| What you have to do |
Would you write out the lines from the one containing "10 Common Signs Your" to the end of the records below, exactly and in full, please?

| Saved entries |
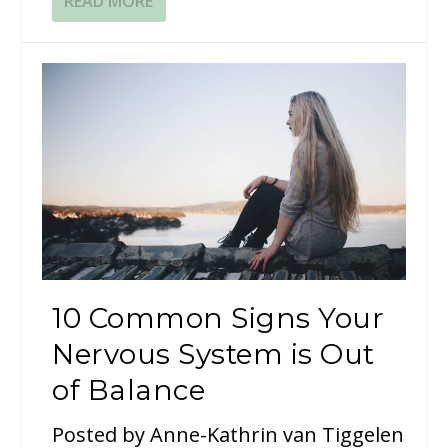
READ MORE
10 Common Signs Your
Nervous System is Out
of Balance
Posted by
Anne-Kathrin van Tiggelen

| Response box |
10 Common Signs Your
Nervous System is Out
of Balance
Posted by
Anne-Kathrin van Tiggelen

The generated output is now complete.